Abstract
BACKGROUND AND PURPOSE: Endovascular robotic devices may enable experienced neurointerventionalists to remotely perform endovascular thrombectomy. This study aimed to assess the feasibility, safety, and efficacy of robot-assisted endovascular thrombectomy compared with manual procedures by operators with varying levels of experience, using a 3D printed neurovascular model.

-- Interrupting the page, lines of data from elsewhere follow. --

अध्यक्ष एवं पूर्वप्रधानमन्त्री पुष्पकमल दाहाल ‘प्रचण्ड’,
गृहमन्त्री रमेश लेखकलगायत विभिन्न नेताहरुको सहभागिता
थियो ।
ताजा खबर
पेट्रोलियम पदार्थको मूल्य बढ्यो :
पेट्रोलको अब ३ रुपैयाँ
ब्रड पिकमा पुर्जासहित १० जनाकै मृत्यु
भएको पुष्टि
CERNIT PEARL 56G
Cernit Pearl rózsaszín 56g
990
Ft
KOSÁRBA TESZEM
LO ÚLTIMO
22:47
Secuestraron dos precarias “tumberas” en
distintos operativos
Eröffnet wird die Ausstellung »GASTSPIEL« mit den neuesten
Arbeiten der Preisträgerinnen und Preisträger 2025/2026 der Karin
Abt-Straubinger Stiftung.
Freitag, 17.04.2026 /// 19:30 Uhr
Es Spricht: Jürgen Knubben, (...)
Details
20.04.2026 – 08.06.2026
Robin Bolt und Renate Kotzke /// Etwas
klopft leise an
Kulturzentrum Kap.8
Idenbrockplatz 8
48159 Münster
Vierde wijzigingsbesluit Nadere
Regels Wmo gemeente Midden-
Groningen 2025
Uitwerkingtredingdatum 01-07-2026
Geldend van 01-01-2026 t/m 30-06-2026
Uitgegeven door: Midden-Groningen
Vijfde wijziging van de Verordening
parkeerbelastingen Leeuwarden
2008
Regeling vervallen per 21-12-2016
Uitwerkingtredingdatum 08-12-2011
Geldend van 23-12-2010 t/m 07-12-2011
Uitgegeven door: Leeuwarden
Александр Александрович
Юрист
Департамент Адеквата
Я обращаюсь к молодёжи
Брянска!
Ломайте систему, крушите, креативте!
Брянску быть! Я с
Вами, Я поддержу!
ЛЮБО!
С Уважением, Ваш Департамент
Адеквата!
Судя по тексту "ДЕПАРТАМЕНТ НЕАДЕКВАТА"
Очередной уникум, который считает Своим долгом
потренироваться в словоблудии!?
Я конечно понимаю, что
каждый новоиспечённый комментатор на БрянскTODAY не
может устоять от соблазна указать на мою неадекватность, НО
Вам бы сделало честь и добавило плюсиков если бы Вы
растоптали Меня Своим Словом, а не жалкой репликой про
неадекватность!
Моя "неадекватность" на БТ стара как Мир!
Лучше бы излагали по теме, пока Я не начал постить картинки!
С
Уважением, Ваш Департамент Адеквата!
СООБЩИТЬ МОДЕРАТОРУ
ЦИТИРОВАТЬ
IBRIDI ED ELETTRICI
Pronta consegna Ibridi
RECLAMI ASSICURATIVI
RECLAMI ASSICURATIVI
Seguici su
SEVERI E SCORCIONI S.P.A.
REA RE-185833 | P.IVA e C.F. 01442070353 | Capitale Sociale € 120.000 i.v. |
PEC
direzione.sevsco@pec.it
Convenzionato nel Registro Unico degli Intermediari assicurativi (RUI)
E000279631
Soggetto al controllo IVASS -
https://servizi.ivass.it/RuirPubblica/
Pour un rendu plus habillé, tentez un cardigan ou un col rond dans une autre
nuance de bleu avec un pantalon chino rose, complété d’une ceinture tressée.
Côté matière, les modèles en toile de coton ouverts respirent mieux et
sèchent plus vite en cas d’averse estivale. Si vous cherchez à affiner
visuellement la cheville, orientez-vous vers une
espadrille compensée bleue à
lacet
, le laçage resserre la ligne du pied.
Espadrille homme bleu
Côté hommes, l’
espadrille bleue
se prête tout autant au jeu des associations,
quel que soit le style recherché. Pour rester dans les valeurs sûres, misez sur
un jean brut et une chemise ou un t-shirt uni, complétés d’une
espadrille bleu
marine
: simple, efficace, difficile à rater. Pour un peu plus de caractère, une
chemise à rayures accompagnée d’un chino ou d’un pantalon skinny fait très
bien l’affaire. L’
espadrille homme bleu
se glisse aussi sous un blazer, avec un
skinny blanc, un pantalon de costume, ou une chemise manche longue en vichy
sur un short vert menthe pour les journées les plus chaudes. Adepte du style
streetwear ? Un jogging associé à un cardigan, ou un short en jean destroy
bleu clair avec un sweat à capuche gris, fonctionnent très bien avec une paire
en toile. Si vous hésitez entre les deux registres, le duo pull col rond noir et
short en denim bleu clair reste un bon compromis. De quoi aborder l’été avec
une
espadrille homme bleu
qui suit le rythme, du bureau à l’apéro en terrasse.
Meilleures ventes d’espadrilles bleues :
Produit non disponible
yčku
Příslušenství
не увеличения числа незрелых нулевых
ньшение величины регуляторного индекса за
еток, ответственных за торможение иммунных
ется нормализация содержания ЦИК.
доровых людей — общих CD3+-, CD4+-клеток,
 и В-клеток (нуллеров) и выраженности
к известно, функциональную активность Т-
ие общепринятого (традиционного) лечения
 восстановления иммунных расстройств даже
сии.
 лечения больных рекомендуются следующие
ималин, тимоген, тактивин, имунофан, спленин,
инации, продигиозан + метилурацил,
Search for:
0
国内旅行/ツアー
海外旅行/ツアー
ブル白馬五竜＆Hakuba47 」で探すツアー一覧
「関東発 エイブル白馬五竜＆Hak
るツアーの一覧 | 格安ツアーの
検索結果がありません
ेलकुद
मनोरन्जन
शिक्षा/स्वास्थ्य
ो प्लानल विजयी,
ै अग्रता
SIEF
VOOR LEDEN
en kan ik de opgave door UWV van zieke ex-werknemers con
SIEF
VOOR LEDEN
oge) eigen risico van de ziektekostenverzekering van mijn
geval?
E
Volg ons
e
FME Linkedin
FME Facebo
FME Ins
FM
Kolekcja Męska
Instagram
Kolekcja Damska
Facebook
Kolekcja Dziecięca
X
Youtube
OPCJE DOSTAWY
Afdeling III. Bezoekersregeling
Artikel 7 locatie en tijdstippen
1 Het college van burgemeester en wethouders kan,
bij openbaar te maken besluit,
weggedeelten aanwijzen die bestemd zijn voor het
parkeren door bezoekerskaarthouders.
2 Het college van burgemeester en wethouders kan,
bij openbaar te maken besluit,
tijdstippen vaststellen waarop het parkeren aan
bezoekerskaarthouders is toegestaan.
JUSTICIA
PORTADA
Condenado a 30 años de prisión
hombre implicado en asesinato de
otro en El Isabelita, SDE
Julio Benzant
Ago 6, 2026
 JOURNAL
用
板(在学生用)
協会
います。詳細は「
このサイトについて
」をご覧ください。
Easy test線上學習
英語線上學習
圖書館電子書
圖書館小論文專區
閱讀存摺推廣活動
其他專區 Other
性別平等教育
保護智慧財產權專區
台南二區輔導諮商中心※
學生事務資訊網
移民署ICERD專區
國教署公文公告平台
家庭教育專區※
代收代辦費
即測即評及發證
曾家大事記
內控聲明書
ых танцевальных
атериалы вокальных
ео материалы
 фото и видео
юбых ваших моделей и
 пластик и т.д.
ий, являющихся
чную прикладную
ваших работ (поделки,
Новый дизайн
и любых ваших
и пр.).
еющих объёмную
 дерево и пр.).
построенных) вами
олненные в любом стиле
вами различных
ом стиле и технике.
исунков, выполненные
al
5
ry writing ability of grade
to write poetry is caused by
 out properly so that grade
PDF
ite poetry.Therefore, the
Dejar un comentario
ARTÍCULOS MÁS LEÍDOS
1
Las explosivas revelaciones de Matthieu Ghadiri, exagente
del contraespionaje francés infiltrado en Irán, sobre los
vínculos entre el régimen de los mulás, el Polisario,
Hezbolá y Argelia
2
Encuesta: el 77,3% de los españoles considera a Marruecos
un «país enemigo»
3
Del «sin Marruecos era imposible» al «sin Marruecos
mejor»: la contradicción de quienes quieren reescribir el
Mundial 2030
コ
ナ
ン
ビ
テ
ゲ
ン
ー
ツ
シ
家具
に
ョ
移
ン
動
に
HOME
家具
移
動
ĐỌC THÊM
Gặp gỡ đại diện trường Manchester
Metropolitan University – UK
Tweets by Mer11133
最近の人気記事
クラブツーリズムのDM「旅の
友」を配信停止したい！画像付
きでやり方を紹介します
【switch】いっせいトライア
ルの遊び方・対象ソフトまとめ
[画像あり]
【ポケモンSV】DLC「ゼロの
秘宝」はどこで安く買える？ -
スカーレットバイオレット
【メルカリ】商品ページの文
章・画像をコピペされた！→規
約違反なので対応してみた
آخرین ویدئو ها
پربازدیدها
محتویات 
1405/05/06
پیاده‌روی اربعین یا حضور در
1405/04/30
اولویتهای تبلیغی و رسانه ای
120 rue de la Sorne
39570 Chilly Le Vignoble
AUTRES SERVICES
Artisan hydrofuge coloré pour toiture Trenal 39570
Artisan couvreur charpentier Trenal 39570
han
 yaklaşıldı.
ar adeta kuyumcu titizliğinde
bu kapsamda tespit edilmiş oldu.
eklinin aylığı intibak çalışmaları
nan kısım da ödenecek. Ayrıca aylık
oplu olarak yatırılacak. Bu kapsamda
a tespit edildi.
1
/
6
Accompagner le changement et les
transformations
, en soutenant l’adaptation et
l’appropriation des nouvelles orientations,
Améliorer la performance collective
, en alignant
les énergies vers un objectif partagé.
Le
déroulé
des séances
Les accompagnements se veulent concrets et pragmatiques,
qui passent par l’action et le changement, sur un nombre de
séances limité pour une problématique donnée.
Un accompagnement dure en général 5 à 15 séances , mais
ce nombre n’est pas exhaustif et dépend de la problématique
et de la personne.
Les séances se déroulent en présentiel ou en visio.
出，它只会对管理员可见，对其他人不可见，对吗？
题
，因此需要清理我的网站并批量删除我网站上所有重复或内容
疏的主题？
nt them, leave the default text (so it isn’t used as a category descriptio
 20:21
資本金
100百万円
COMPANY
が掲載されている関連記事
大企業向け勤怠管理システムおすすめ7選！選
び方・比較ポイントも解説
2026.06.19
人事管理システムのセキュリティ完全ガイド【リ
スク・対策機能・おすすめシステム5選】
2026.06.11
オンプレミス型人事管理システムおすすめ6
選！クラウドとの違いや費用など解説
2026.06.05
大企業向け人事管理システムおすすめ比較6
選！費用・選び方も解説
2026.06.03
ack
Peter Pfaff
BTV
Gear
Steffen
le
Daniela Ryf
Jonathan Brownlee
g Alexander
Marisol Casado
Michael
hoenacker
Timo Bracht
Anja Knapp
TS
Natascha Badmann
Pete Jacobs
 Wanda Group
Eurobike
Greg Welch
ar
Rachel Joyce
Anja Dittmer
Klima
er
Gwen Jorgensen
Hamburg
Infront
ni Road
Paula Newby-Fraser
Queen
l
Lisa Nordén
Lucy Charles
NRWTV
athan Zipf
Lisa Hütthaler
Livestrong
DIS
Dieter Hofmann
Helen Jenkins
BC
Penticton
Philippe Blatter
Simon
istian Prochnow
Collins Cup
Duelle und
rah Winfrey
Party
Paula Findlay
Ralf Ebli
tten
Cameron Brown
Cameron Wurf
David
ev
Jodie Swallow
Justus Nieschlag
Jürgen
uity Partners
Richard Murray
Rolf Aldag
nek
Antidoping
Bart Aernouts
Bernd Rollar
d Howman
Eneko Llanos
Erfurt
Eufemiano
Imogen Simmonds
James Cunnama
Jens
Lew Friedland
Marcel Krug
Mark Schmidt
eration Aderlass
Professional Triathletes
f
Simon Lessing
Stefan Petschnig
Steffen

MATERIALS AND METHODS: M1 MCA occlusions were simulated in a 3D printed neurovascular model, linked to a CorPath GRX robot in a biplane angiography suite. Four interventionalists performed manual endovascular thrombectomy (n = 45) and robot-assisted endovascular thrombectomy (n = 37) procedures. The outcomes included first-pass recanalization (TICI 2c–3), the number and size of generated distal emboli, and procedural length.
RESULTS: A total of 82 experimental endovascular thrombectomies were conducted. A nonsignificant trend favoring the robot-assisted endovascular thrombectomy was observed in terms of final recanalization (89.2% versus manual endovascular thrombectomy, 71.1%; P = .083). There were no differences in total mean emboli count (16.54 [SD, 15.15] versus 15.16 [SD, 16.43]; P = .303). However, a higher mean count of emboli of > 1 mm was observed in the robot-assisted endovascular thrombectomy group (1.08 [SD, 1.00] versus 0.49 [SD, 0.84]; P = .001) compared with manual endovascular thrombectomy. The mean procedural length was longer in robot-assisted endovascular thrombectomy (6.43 [SD, 1.71] minutes versus 3.98 [SD, 1.84] minutes; P < .001). Among established neurointerventionalists, previous experience with robotic procedures did not influence recanalization (95.8% were considered experienced; 76.9% were considered novices; P = .225).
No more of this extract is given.